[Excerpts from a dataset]
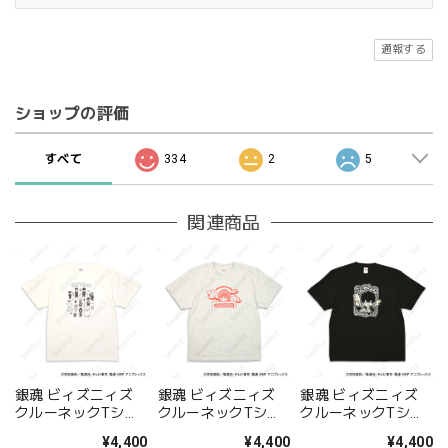
通報する
ショップの評価
すべて
334
2
5
関連商品
銀魂 ビィズニィズ
銀魂 ビィズニィズ
銀魂 ビィズニィズ
クルーネックTシャ
クルーネックTシャ
クルーネックTシャ
ツ 集合
ツ 神楽
ツ 土方十四郎
¥4,400
¥4,400
¥4,400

Task statement: A verbatim copy of every entry is wanted; the pictures stay out of it.

Problem solution:
通報する
ショップの評価
すべて
334
2
5
関連商品
銀魂 ビィズニィズ
銀魂 ビィズニィズ
銀魂 ビィズニィズ
クルーネックTシャ
クルーネックTシャ
クルーネックTシャ
ツ 集合
ツ 神楽
ツ 土方十四郎
¥4,400
¥4,400
¥4,400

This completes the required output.